Russia will turn elsewhere for customers. About 20% of Russian oil is heading to China, and its natural gas sales are sure to rise, courtesy of a pipeline that travels more than 8,100 kilometers. But Russia’s turn to the East is limited by geology, geography and geopolitics. Russia has more oil and gas resources in western siberia than in the East, which makes it more difficult to serve Asia. Existing infrastructure is also set up to send power to Europe. China’s willingness to finance a change of this magnitude (reconnecting Russia’s export infrastructure to head East) is unclear. Will China accept a bargain deal if offered? Probably. Will he choose to rely heavily on Russian energy? Probably not.

Within a decade, this dynamic will change Russia’s position in global energy and the world economy. Russia will not be completely excluded from the world energy market, but its role will be greatly reduced. This war has done irreparable damage to Russia’s brand as an energy supplier.

Some strategists argue that Russia’s ability to wage war will diminish without fossil fuel revenues to finance its military. This is true up to a point.

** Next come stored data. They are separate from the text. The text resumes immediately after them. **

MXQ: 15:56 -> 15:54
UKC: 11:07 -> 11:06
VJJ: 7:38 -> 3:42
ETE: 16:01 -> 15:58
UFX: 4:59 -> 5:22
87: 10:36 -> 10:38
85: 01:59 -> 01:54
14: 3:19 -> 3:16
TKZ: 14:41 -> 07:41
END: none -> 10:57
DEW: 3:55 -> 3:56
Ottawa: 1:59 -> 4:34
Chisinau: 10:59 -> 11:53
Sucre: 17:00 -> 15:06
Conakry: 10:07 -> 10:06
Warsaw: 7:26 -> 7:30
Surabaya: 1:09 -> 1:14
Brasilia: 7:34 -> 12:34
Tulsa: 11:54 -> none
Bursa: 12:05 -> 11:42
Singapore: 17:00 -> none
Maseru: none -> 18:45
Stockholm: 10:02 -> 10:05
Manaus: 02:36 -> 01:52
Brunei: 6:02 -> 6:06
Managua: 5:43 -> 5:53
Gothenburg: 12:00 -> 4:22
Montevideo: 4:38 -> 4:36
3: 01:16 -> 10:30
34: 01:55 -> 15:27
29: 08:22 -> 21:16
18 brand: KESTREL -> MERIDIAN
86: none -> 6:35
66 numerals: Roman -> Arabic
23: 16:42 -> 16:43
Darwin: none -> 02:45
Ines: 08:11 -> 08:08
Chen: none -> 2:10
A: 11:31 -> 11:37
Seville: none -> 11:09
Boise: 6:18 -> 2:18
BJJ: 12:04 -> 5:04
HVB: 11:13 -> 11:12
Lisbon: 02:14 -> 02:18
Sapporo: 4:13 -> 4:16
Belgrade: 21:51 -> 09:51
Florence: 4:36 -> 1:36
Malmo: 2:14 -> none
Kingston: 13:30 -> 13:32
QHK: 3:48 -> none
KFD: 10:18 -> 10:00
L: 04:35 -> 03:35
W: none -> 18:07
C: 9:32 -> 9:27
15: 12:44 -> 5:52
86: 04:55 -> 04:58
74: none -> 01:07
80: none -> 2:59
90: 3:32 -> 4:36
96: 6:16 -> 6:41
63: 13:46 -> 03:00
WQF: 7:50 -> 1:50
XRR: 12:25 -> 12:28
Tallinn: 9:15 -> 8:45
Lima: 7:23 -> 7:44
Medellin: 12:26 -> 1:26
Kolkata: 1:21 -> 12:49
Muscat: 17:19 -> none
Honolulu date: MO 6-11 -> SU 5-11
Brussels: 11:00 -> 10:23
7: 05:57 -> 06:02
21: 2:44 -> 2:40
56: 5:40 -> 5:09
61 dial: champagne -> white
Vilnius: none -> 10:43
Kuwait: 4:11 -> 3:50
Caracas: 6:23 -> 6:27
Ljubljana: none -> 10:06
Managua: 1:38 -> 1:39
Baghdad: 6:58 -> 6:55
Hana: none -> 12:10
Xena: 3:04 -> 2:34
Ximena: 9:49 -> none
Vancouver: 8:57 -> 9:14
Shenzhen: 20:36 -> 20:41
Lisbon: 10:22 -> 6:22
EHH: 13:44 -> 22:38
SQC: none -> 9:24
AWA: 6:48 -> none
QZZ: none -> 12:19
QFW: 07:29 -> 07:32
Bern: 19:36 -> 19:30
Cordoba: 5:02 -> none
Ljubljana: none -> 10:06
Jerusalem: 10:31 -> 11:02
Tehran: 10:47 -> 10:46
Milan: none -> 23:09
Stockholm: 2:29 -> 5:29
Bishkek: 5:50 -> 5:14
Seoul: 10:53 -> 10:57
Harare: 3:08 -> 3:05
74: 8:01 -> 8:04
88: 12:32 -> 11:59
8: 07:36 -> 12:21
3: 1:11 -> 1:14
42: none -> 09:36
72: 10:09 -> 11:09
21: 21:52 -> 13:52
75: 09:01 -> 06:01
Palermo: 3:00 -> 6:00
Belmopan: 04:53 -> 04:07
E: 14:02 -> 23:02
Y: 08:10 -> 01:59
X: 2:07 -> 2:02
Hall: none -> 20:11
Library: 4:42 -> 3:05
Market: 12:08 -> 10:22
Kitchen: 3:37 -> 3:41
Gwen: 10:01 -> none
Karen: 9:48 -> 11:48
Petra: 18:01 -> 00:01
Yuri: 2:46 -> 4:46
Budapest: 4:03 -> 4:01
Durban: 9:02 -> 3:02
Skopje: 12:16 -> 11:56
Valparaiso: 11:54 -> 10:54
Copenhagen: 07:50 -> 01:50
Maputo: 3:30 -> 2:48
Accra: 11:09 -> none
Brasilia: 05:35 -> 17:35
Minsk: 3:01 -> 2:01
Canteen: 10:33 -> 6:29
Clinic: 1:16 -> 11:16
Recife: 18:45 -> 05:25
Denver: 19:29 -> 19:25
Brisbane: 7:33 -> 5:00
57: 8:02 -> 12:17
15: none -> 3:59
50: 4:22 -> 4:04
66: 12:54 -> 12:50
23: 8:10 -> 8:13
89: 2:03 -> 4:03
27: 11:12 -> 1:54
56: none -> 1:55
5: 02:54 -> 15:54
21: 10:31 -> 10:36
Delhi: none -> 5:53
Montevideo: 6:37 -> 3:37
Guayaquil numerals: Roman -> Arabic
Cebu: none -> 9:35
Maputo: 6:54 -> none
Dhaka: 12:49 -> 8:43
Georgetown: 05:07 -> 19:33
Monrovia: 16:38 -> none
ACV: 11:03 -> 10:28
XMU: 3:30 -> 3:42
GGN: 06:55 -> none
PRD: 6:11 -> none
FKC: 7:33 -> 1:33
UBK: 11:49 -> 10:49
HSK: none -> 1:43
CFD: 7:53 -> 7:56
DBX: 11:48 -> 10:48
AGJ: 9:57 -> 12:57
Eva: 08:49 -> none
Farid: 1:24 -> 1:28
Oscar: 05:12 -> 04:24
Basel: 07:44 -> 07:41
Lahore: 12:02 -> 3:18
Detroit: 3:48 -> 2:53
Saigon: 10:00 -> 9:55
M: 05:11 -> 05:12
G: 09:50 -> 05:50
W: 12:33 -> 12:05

But Russia has been involved in European affairs for centuries. Russia’s aggression, insecurity and meddling in Europe will persist long after the hydrocarbon era. After all, a Russian economy that is isolated from global markets is unlikely to be a compliant neighbor. The war will hasten the end of the era in which Russia is an energy superpower. But whether the new Russia is better, that is impossible to know.